The result should be an exact copy of the lines from the one with "One question, however, seems" through the last line of the data below, both included.

== Extracted entries

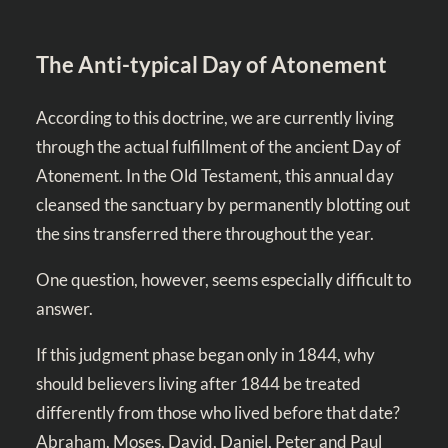
The Anti-typical Day of Atonement
According to this doctrine, we are currently living
through the actual fulfillment of the ancient Day of
Atonement. In the Old Testament, this annual day
cleansed the sanctuary by permanently blotting out
the sins transferred there throughout the year.
One question, however, seems especially difficult to
answer.
If this judgment phase began only in 1844, why
should believers living after 1844 be treated
differently from those who lived before that date?
Abraham, Moses, David, Daniel, Peter and Paul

====

#### [Expected answer]
One question, however, seems especially difficult to
answer.
If this judgment phase began only in 1844, why
should believers living after 1844 be treated
differently from those who lived before that date?
Abraham, Moses, David, Daniel, Peter and Paul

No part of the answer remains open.